TASK TO CARRY OUT: Only one span is wanted from the lines below: from the one with "database with a free trial." up to and including the one with "Immerse yourself in". Copy it exactly, without images.

******************************

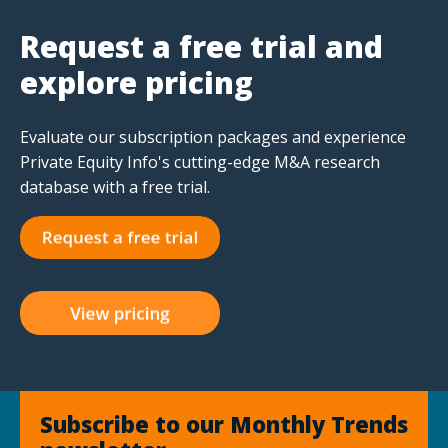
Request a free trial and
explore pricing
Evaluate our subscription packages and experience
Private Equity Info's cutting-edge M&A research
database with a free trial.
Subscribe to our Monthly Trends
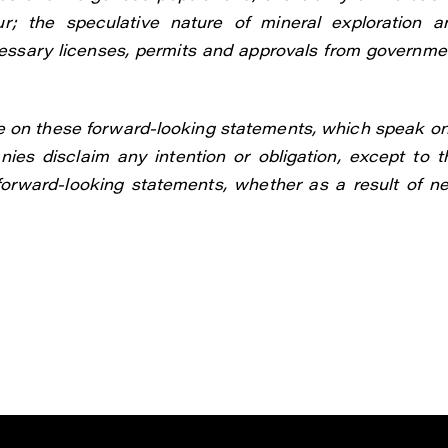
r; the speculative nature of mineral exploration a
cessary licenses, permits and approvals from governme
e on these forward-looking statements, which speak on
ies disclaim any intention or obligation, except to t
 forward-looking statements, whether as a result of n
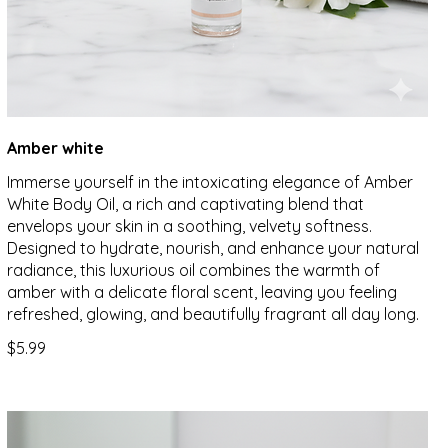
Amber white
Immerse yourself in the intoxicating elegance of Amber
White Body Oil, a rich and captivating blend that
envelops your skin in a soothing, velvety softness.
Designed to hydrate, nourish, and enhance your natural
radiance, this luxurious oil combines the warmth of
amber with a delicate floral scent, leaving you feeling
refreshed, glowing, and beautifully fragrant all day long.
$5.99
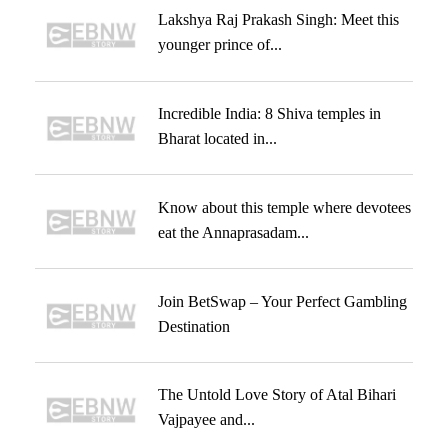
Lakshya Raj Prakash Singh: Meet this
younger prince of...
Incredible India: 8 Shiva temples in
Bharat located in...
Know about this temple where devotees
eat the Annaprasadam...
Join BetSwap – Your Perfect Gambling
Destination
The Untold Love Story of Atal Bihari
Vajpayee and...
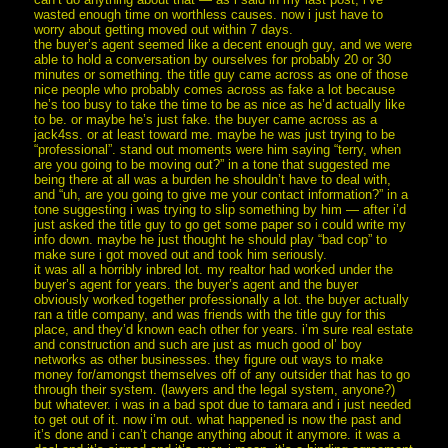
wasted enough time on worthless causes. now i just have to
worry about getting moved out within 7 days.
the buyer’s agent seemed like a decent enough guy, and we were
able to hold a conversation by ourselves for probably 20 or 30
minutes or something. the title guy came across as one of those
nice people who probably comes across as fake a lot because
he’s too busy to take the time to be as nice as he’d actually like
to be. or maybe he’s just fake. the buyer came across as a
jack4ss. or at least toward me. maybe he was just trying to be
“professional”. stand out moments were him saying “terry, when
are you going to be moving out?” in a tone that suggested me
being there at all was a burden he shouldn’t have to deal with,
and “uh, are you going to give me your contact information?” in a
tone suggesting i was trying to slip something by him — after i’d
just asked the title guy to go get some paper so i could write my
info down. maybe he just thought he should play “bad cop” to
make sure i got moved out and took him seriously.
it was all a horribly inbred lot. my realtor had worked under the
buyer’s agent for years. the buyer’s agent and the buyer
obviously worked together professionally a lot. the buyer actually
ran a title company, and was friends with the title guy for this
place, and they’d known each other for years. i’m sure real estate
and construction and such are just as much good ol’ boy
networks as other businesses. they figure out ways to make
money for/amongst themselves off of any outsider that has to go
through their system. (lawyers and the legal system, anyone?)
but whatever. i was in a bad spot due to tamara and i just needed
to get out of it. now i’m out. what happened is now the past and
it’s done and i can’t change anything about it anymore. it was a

******************************

PROBLEM SOLUTION:
database with a free trial.
Subscribe to our Monthly Trends
r; the speculative nature of mineral exploration a
cessary licenses, permits and approvals from governme
e on these forward-looking statements, which speak on
ies disclaim any intention or obligation, except to t
 forward-looking statements, whether as a result of n
Amber white
Immerse yourself in the intoxicating elegance of Amber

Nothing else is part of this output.